On the chinese document clustering based on dynamical term clustering

  • Authors:
  • Chih-Ming Tseng;Kun-Hsiu Tsai;Chiun-Chieh Hsu;His-Cheng Chang

  • Affiliations:
  • Department of Information Management, National Taiwan University of Science and Technology;Department of Information Management, National Taiwan University of Science and Technology;Department of Information Management, National Taiwan University of Science and Technology;Department of Information Management, National Taiwan University of Science and Technology

  • Venue:
  • AIRS'05 Proceedings of the Second Asia conference on Asia Information Retrieval Technology
  • Year:
  • 2005

Quantified Score

Hi-index 0.00

Visualization

Abstract

With the rapid development of global networking through the network, more and more information is accessible on-line. It makes the document clustering technique more dispensable.
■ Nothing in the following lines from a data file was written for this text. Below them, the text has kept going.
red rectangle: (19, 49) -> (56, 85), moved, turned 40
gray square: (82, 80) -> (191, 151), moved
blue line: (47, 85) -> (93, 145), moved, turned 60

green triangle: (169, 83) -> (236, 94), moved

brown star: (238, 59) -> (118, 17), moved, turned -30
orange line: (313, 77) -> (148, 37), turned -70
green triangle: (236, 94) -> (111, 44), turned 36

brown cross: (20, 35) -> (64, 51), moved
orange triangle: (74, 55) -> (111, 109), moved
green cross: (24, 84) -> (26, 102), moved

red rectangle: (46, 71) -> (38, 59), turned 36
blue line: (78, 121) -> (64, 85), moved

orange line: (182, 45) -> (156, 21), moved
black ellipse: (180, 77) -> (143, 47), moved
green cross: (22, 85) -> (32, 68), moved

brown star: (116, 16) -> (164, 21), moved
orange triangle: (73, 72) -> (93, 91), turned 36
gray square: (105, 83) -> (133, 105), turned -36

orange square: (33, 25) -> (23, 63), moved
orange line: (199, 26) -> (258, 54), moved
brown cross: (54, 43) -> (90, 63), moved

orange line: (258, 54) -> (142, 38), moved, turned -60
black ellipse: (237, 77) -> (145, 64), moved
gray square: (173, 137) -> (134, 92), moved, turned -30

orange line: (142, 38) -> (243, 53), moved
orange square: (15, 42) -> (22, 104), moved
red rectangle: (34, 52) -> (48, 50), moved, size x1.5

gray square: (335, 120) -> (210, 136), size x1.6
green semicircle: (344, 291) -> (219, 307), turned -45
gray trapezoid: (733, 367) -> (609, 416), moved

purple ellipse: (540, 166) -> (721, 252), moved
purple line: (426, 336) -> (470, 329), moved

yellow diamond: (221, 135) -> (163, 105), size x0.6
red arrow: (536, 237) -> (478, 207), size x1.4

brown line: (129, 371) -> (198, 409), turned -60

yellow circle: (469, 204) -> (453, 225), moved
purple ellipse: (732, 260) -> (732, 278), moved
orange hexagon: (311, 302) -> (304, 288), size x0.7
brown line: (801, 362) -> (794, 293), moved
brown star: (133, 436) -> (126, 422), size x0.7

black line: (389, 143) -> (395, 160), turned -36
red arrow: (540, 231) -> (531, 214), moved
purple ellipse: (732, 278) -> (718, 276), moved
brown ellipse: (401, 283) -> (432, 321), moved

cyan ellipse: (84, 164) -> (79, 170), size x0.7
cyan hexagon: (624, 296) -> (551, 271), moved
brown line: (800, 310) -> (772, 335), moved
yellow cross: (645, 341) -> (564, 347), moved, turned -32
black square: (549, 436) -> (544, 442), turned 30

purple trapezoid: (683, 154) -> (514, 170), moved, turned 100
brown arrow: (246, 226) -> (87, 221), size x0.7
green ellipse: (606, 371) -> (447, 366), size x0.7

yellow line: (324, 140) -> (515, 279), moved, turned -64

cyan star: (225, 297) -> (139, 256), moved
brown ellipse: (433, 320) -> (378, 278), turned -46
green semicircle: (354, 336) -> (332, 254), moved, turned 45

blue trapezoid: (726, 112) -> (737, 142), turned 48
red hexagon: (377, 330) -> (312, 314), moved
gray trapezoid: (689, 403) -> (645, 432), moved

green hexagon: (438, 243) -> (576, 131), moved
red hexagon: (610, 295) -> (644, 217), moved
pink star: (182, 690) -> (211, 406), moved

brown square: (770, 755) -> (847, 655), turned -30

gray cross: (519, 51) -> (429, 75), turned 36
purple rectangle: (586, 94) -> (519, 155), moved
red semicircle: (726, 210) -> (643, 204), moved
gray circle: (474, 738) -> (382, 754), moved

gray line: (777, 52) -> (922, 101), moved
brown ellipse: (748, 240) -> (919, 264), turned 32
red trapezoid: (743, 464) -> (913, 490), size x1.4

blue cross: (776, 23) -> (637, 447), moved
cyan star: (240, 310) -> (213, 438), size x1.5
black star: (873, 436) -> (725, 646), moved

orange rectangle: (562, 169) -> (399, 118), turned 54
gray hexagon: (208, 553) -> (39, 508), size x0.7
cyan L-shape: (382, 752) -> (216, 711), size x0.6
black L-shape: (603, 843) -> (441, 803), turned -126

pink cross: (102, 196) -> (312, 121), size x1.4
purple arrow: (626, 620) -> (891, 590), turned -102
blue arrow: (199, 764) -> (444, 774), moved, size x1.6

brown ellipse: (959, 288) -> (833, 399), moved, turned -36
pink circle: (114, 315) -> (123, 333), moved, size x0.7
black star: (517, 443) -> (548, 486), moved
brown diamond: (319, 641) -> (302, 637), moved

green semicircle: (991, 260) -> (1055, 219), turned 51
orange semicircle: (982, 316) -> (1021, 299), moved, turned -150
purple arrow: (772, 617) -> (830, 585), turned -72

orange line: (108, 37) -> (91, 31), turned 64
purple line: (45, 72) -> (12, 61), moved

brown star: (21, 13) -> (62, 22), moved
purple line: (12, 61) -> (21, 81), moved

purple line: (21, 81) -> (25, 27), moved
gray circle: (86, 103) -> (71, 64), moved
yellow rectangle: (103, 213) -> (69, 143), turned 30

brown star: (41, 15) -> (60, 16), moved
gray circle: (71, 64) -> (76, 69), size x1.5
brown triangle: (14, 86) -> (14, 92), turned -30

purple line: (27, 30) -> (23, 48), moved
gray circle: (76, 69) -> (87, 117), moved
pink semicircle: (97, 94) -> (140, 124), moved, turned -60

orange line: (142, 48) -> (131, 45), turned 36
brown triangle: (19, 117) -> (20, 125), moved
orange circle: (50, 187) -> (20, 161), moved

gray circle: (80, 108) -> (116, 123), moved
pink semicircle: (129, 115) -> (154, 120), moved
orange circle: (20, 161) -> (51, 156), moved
With the clustering process we can efficiently browse the large information. In this paper, we focus on Chinese document clustering process, which uses data mining technique and neural network model. There are two main phases: preprocessing phase and clustering phase. In the preprocessing phase, we propose another Chinese sentence segmentation method, which based on data mining technique of using a hash-based method. In the clustering phase, we adopt the dynamical SOM model with a view to dynamically clustering data. Furthermore, we use term vectors clustering process instead of document vectors clustering process. Our experiments demonstrate that the term clustering results in better precision rate, and the term clustering will be more efficiently when the amount of documents grows gradually.